Florida has been at the forefront of the school “choice” movement over the past two decades. With a conservative, part time legislature, demographics representative of the nation as a whole and a champion in Jeb Bush, we became the national laboratory for different school choice initiatives.
Beginning in the mid 1990s, Bush’s Republicans pushed school “choice” and standardized testing as the solution to all that ailed Florida’s schools. Painting Governor Lawton Chiles, who supported limited charter schools, as a tool of the teachers unions, the Florida GOP was able to push vouchers and what became the FCAT as way to solve Florida’s problems.
When Jeb Bush was elected in 1998, backed by the Republican takeover of the Legislature two years earlier, school vouchers became one of the two biggest priorities for the new Governor. The other major priority of tort reform went along with the national GOP agenda of “de-funding the left,” which meant mitigating the amount of influence the trial lawyers and teachers unions could have on political campaigns.
Many longtime Republican legislators were dubious about vouchers and standardized testing. These legislators, such as Senator Jim King and Representatives Dennis Jones and Evelyn Lynn, went along with the 1999 “A plus Plan” but voiced concerns about some of the plans facets. In time, all three of the aforementioned legislators would become thorns in the side of the school choice movement in Florida. Meanwhile, several other Republicans voted against the school choice plan and a few rural Democratic legislators who had stopped voting with their party on every other issue cast questions over school choice.
Under Governor Bush, Florida became a laboratory for every right wing school choice idea floated by out-of-state think tanks. While school choice was being seen as a failure in other states, Florida was expanding its program on an almost yearly basis. Owing itself to the weakness of the Democratic Party in the state and the willingness of Democratic legislators to make deals with the GOP, school choice has become accepted by the D’s. This is in direct contrast to Democratic lawmakers in other states who have rightfully fought these dangerous measures to destroy the public school system.
All of this has happened while many Republicans were beginning to openly question the various school choice schemes. Several legislators who had voted for the “A plus Plan” in 1999 sought to put the brakes on the expansion of vouchers throughout the state and began to openly ponder changes to the FCAT standardized tests.
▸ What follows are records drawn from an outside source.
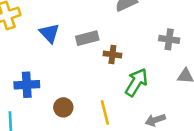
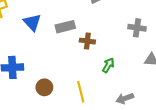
green arrow: (136, 82) -> (108, 65), size x0.6

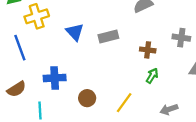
brown cross: (87, 41) -> (148, 50), moved
yellow line: (81, 92) -> (124, 103), turned 50

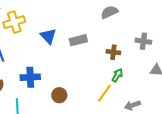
yellow line: (124, 103) -> (104, 93), moved

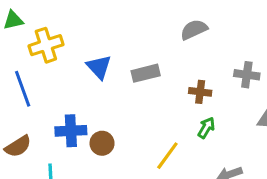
yellow line: (104, 93) -> (167, 156), moved
brown circle: (59, 95) -> (102, 143), moved

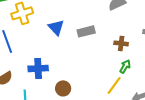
brown circle: (102, 143) -> (63, 88), moved
yellow line: (167, 156) -> (114, 85), moved

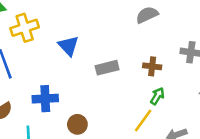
gray rectangle: (86, 31) -> (107, 68), moved

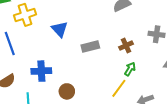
brown cross: (152, 66) -> (126, 46), turned -32

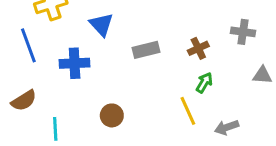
blue cross: (41, 71) -> (75, 63), moved
yellow line: (119, 88) -> (188, 111), turned -60

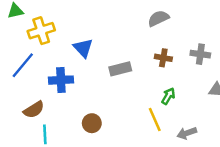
blue line: (28, 45) -> (23, 65), turned 60
brown cross: (198, 48) -> (163, 58), moved, turned 35
brown semicircle: (24, 101) -> (34, 110), moved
Many Republicans began to actively question what happened to communities and schools left behind by voucher programs. While recipients of vouchers were able to escape from failing or under performing circumstances, those that were left were put in an even more untenable position. This was true in both urban, ethnic areas and in rural areas where private and charter school choices are more limited than in cities.
Charlie Crist publicly supported school choice but did little to promote this radical agenda. As a moderate Republican who saw political value in cultivating the teacher’s unions, Crist’s indifference temporarily put the brakes on the dangerous proposals. While Crist was Governor, Bush began to export the Florida program to other states, actively lobbying legislators in states like Indiana and Utah. But here in Florida Crist gradually moved towards an education consensus working with moderates in both parties to craft compromises on funding and curriculum. This moderation prompted many conservatives to court Marco Rubio, Bush’s intellectual heir apparent, to challenge Crist in the GOP US Senate Primary. Crist’s veto of a dangerous teacher tenure reform bill pushed by Bush, Rubio and their out-of-state conservative think tank allies brought the debate front and center again.
Rick Scott’s election thrust the school choice and reform efforts pushed by right wing advocates back to the forefront. The bill tenure vetoed by Crist became law as did any number of other school choice proposals. At the same time, more and more legislative Democrats, who lack the will to stand tall on fundamental progressive issues, gave Scott their votes and vocal support.
Florida’s schools and educational achievements continue to fail, as budget cuts and ideologically motivated changes to the curriculum make Florida’s students less competitive with their counterparts from other parts of the country. Yet in many cases the Democrats have accepted this or even given the conservatives critical support in order to maintain some semblance of “influence” in the legislature. Many Democratic leaders have actually voted for voucher proposals and have supported GOP efforts to weaken Florida’s public school system.